The amount of molecular gas in the galaxy -- a mass more than 10 billion times that of the Sun -- tells the scientists that things were happening quickly in the early Universe.

"This is as much mass as we see in big galaxies today, and it had little time, astronomically speaking, to accumulate," said Carilli.

Also, the most popular theory for how big galaxies formed is that they were built up over long spans of time by multiple mergers of smaller galaxies. "That's why it's so surprising to see such a massive galaxy so early in the Universe," said Walter.

Studies of J1148+5251 and other distant objects yet to be discovered will help scientists find the answers to their questions about the Universe's early stars and galaxies.

The radio observations of J1148+5251 gave astronomers a look at the galaxy itself, Walter emphasized, while optical telescopes showed only light coming from the bright quasar "engine" at the galaxy's core. Walter added that more VLA observations now being planned are aimed at producing an image of the young galaxy.

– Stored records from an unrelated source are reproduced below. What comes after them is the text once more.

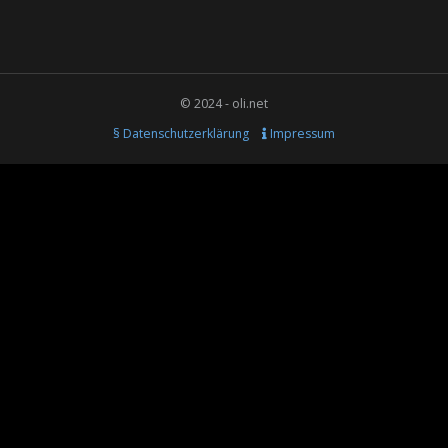
© 2024 - oli.net
§ Datenschutzerklärung
Impressum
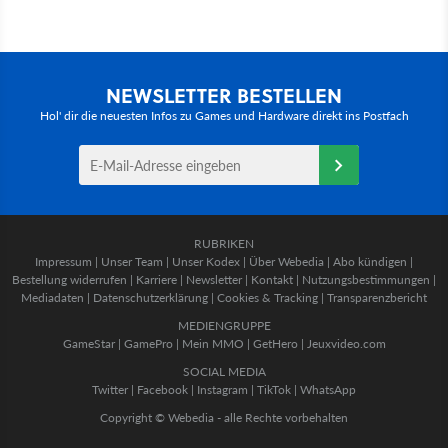
NEWSLETTER BESTELLEN
Hol' dir die neuesten Infos zu Games und Hardware direkt ins Postfach
RUBRIKEN
Impressum
|
Unser Team
|
Unser Kodex
|
Über Webedia
|
Abo kündigen
|
Bestellung widerrufen
|
Karriere
|
Newsletter
|
Kontakt
|
Nutzungsbestimmungen
|
Mediadaten
|
Datenschutzerklärung
|
Cookies & Tracking
|
Transparenzbericht
MEDIENGRUPPE
GameStar
|
GamePro
|
Mein MMO
|
GetHero
|
Jeuxvideo.com
SOCIAL MEDIA
Twitter
|
Facebook
|
Instagram
|
TikTok
|
WhatsApp
Copyright © Webedia - alle Rechte vorbehalten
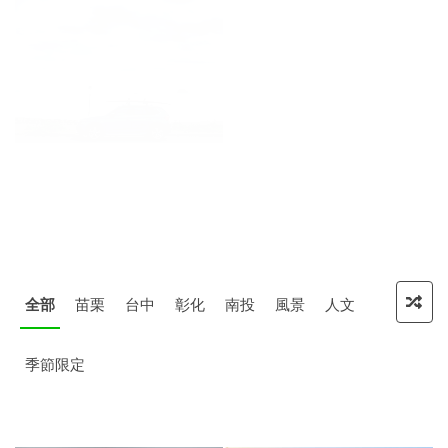
全部
苗栗
台中
彰化
南投
風景
人文
季節限定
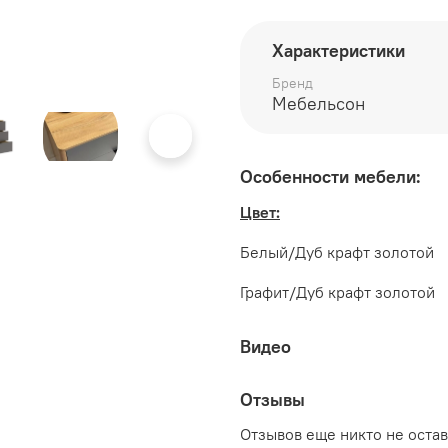
Характеристики
Бренд
Мебельсон
Габаритные размеры:
Особенности мебели:
длина 800 мм
Цвет:
глубина 420 мм
Белый/Дуб крафт золотой
высота 736 мм
Графит/Дуб крафт золотой
Видео
Отзывы
Отзывов еще никто не оста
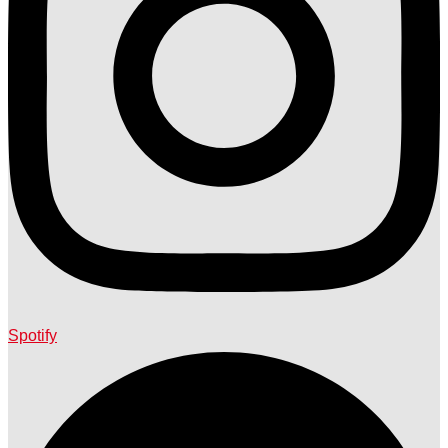
Spotify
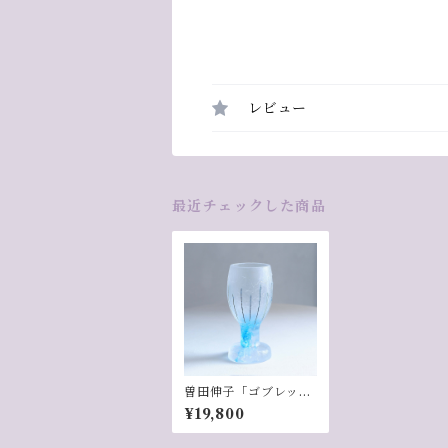
レビュー
最近チェックした商品
曽田伸子「ゴブレット
／Blue」-4
¥19,800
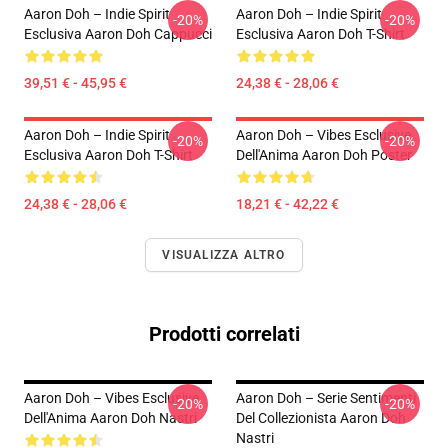
Aaron Doh – Indie Spirit
Aaron Doh – Indie Spirit
-20%
-20%
Esclusiva Aaron Doh Cappucci
Esclusiva Aaron Doh T-Shirt
39,51 € - 45,95 €
24,38 € - 28,06 €
Aaron Doh – Indie Spirit
Aaron Doh – Vibes Esclusive
-20%
-20%
Esclusiva Aaron Doh T-Shirt
Dell'Anima Aaron Doh Poster
24,38 € - 28,06 €
18,21 € - 42,22 €
VISUALIZZA ALTRO
Prodotti correlati
Aaron Doh – Vibes Esclusive
Aaron Doh – Serie Sentimenti
-20%
-20%
Dell'Anima Aaron Doh Nastri
Del Collezionista Aaron Doh
Nastri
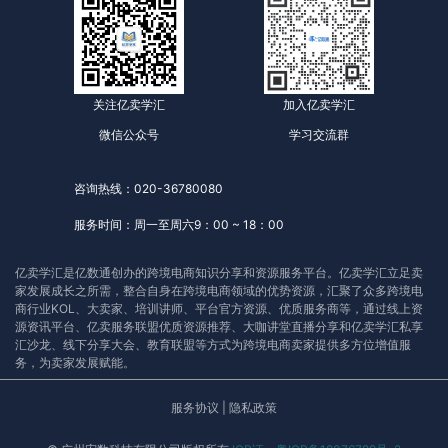
关注亿卖学汇
加入亿卖学汇
微信公众号
学习交流群
咨询热线：020-36780080
服务时间：周一至周六9：00 ~ 18：00
亿卖学汇是亿数通创办的跨境电商知识分享和资源服务平台。亿卖学汇立足卖
家发展成长之所需，整合自身在跨境电商领域的优势资源，汇聚了众多跨境电
商行业KOL、大卖家、培训讲师、平台官方资源、优质服务商等，通过线上资
源资讯平台、亿卖服务联盟优质资源推荐、大咖讲堂直播分享和亿卖学汇私享
汇沙龙、线下分享大会、教育联盟等方式为跨境电商卖家提供多方位增值服
务，为卖家发展赋能。
服务协议
|
隐私政策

In addition, Walter also looks forward to studying other objects deeper into the era of reionization, both with the expanded VLA (EVLA) and with the Atacama Large Millimeter Array (ALMA), a joint North America-Europe project to be built in Chile.

"With the EVLA and ALMA, we will be able to study the structures and dynamics of similar systems in great detail," Walter said.

J1148+5251 was discovered by the Sloan Digital Sky Survey, using a 2.5-meter optical telescope at Apache Point, NM, earlier this year. At a distance of more than 12.8 billion light-years, it is the most distant quasar yet found in the Universe. Followup observations at the W.M. Keck Observatory in Hawaii showed a clear signature of light absorption indicating that the object is seen at the end of the reionization era. This signature, found using a spectroscope to analyze light from the object, is known as the Gunn-Peterson Effect, after James Gunn and Bruce Peterson, who predicted it in 1965.

The carbon monoxide gas was found using radio telescopes that detected radio waves emitted by the gas molecules. The wavelength of this radio emission was greatly increased by the Doppler Effect produced by the expansion of the Universe. For example, at the great distance of J1148+5251, waves that left the galaxy with a length of less than one millimeter were received by the VLA at a wavelength of more than six millimeters.

In addition to Walter, Carilli and Lo, who used the VLA to observe J1148+5251, other team members led by Bertoldi and Cox used the Institute of Millimeter Radio Astronomy's (IRAM) Plateau de Bure radio interferometer in France. These included Roberto Neri of IRAM; Alain Omont of the Paris Institute of Astrophysics; and Karl Menten of Germany's Max Planck Instutute for Radioastronomy. Xiaohui Fan of the University of Arizona's Steward Observatory and Michael Strauss of Princeton University were the Sloan Digital Sky Survey collaborators on the Nature paper.

The National Radio Astronomy Observatory is a facility of the National Science Foundation, operated under cooperative agreement by Associated Universities, Inc.